PLC4X – [Untitled]

Reverse Engineering the DeltaV protocol

This document should describe what we did in order to reverse-engineer the DeltaV protocol.

The sole purpose of this document, is to write document our path in order to eventually protect ourselves against accusation of using illegal measures in gaining the information we got.

Starting point

We kindly were provided with access to a DeltaV system used for training.

Therefore we were able to change a few things without fearing to break anything important.

This system consisted of three DeltaV controllers, two Operator-System instances So in general there were three types of systems involved:

DeltaV Controller
DeltaV Operator-System
Laptop running WireShark

The first change here, was to replace the network switch with a network hub, so we could capture the entire network traffic. (By the way … if you happen to still have a working Hub, don’t give that away. It turns out it’s really hard to get you hands on hubs these days)

With this we let the system run and did a pretty long network capture.

This 29MB WireShark capture was what we started working with.

Identifying the protocol

As WireShark didn’t have a DeltaV disector, we had to trace it down ourselves.

When looking at the capture, we very quickly filtered out the usual network protocols and the Windows communication and found a lot of binary UDP traffic running on port 18507.

Special with all of these was that they all started with a payload of 0xFACE.

First steps in understanding the protocol

Here it appeared that UDP packets are sent with some sort of payload, which are obviously responded to by packets with a fixed and very small size (64 bytes).

So we are assuming these short messages, that seem to partially repeat some of the information of the first packet (but not all), are probably acknowledge packets.

From looking at the nature of the traffic and knowing the IP addresses of the DeltaV controllers (PLC) and the Operator Systems (Controll-Software), we could see that this communication is probably subscription based as we could see a lot of the Controller sending packets to the OS, which the OS then acknowleges in regular intervals.

When filtering only the UDP packets on port 18507 we could scroll though the byte representation, we could quickly identify some things.

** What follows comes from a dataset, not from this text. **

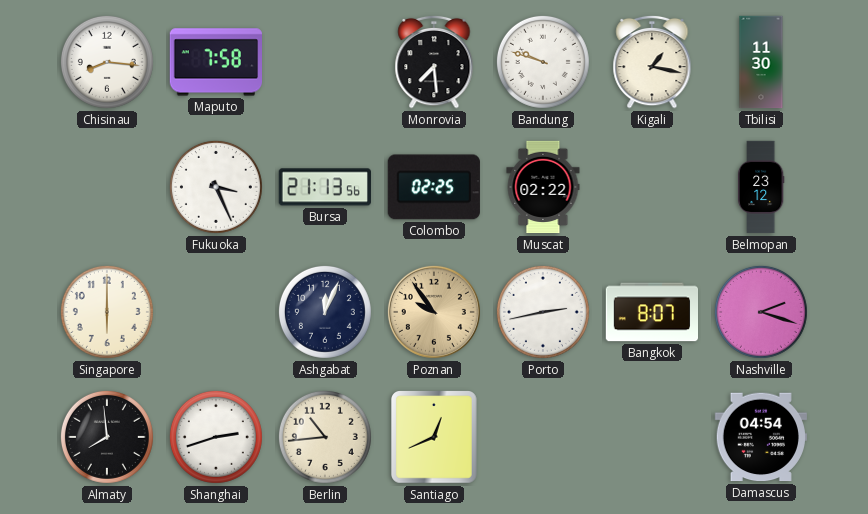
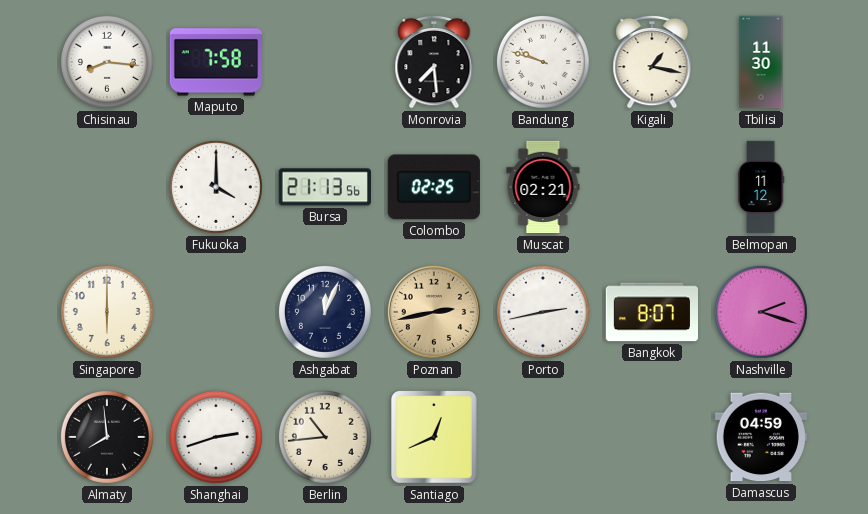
Fukuoka: 3:26 -> 4:00
Muscat: 02:22 -> 02:21
Belmopan: 23:12 -> 11:12
Poznan: 9:54 -> 2:43
Damascus: 04:54 -> 04:59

Directly after the 0xFACE head, came two bytes (short) which was identical for similar packet content, so we at first thought it somehow correlates to a type.
After this came another short value which also seemed identical for similar packets. However as there were differences, we assumed this was some sort of sub-type.
This was followed by one byte that seemed identical for all messages sent from one node to another, but we did find up to 3 different values in the dumps. So we at first thought this was some sort of connection id
The most obvious thing about the byte after that was, that it seemed to increment by one for messages with the same "connection id", so we assumed this was a message-id.
There were 3 bytes between the message-id and an obviously constant sequence of 3 bytes which, at first we had no idea what they might be used for.

In order to prove any assumption we made, we used little programs that used Pcap4J to programmatically check assumptions.

Decoding the wrapper packet header

As mentioned before, it appeared obvious that for almost identical packets the first two short values were very similar too, which led us to the assumption that these are type and `sub-type'. So we wrote a little program, that scanned all the packets and counted how many types we had. This was a very large number. Also did we output some additional information about packets on the console … one of these pieces of information was the length of the packet.

When outputting a sorted list of the type values (maybe it’s strange, but I like data sorted) it seemed quite obvious, that for a larger presumed type value, also the length of the packet was larger. Especially when comparing the difference of these values also showed that of a type had a value that is larger than another packet, that also the length was exactly this number of bytes larger.

So in the end it turned out that the first short value is not the type, but a packet length-related value. It even turned out that the number encoded here was constantly 2 bytes short the number of bytes after the 3 constant bytes of 0x800400, ending leaving two bytes at the end.

These two bytes seemed to be extremely jumpy. Here we could see that for every packet this value seemed to change quite dramatically, even if the payload was almost identical. We did see values repeated, but couldn’t see any correlation between the content of the colliding packets. So in the end we assume this is some sort of checksum value.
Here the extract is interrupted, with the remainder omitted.